• **PROMPT**:
Print the data below exactly, but only the lines from the one containing "Все наши материалы гипоалергенны" down to the one containing "содержит никеля и", inclusive.

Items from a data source
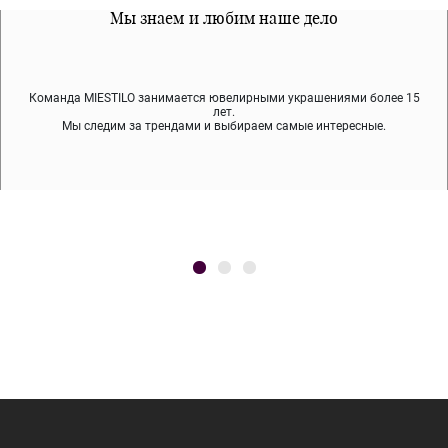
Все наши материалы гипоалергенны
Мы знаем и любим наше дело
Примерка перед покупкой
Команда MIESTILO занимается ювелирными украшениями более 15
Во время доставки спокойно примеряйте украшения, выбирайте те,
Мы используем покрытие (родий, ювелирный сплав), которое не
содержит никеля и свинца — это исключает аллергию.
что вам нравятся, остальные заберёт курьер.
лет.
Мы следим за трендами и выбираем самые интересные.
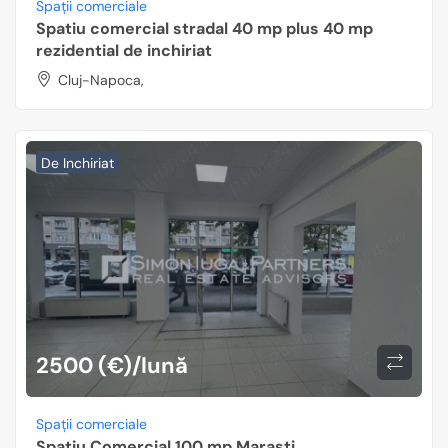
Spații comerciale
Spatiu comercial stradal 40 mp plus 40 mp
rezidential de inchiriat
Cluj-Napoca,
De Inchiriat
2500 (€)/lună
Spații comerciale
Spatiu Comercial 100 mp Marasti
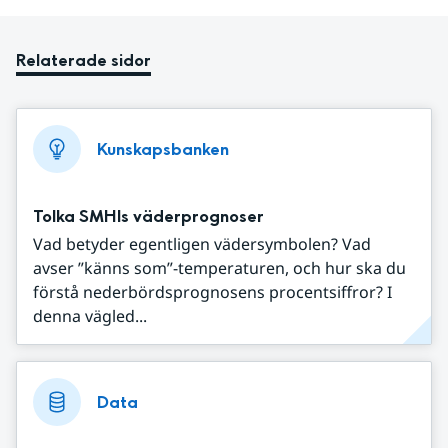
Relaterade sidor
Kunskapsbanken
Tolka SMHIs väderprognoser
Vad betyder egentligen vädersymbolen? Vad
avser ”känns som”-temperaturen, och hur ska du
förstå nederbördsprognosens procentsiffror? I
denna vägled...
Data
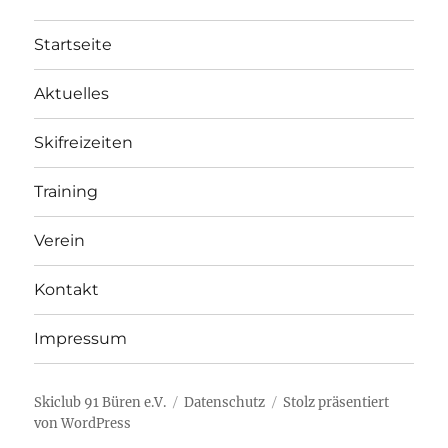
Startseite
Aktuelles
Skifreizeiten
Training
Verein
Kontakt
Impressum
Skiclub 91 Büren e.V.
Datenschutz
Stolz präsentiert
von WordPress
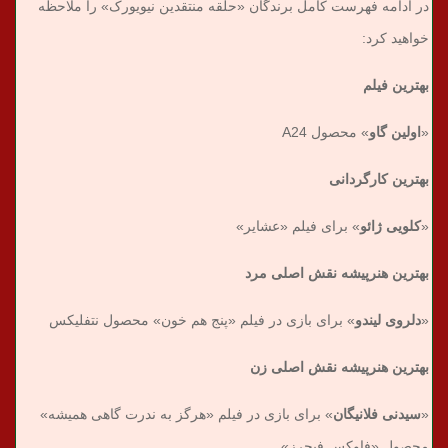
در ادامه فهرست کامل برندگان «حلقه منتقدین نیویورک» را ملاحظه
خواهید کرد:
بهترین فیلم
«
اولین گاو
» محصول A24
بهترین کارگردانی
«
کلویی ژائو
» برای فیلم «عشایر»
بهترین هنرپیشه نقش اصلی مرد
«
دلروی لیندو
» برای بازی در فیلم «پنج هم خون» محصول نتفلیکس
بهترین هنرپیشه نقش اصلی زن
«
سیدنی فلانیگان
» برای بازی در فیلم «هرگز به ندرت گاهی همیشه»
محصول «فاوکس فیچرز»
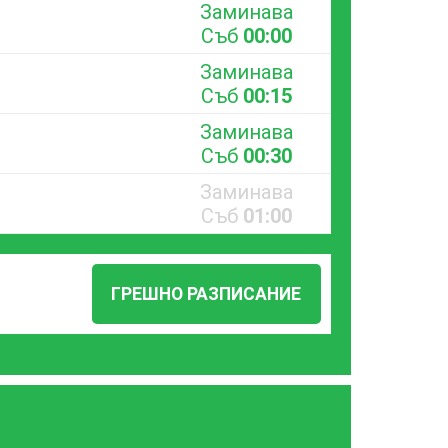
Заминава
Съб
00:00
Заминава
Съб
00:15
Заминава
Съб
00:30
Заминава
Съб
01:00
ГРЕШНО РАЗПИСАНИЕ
--
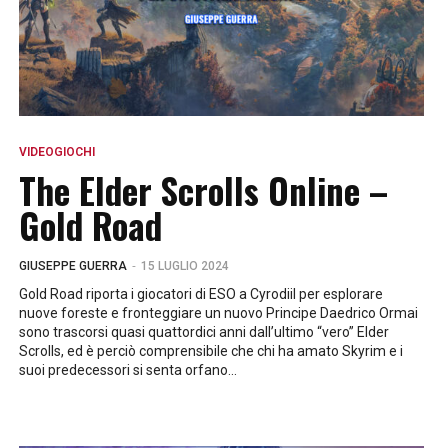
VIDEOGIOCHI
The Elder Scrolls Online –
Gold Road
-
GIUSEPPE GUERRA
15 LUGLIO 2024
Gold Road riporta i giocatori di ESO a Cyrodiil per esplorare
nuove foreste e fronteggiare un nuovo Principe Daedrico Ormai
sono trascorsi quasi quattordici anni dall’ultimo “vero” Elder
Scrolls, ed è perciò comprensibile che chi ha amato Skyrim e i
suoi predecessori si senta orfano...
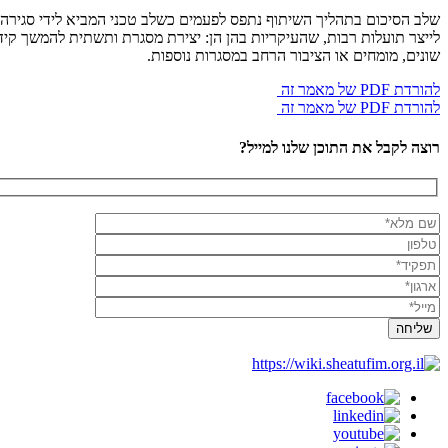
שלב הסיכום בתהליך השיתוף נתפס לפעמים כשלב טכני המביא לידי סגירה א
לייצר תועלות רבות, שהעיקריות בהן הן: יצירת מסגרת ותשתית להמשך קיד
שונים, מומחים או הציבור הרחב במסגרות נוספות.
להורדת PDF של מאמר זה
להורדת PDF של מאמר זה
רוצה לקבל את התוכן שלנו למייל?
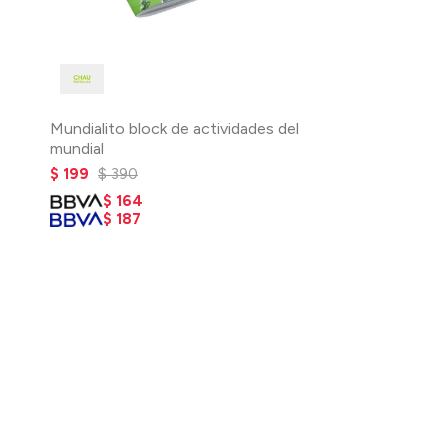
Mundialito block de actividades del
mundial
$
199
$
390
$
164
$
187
--
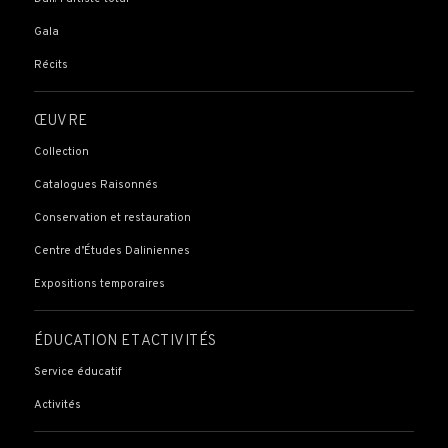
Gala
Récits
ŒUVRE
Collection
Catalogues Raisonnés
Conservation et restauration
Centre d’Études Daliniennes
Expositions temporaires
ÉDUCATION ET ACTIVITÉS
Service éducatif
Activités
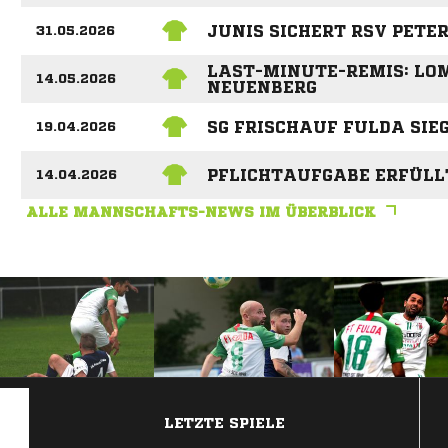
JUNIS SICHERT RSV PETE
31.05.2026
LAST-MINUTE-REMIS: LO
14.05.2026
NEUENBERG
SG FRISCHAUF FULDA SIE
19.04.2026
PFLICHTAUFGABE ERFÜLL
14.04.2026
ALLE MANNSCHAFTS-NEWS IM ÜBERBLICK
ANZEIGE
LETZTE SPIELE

• **RESPONSE**:
Все наши материалы гипоалергенны
Мы знаем и любим наше дело
Примерка перед покупкой
Команда MIESTILO занимается ювелирными украшениями более 15
Во время доставки спокойно примеряйте украшения, выбирайте те,
Мы используем покрытие (родий, ювелирный сплав), которое не
содержит никеля и свинца — это исключает аллергию.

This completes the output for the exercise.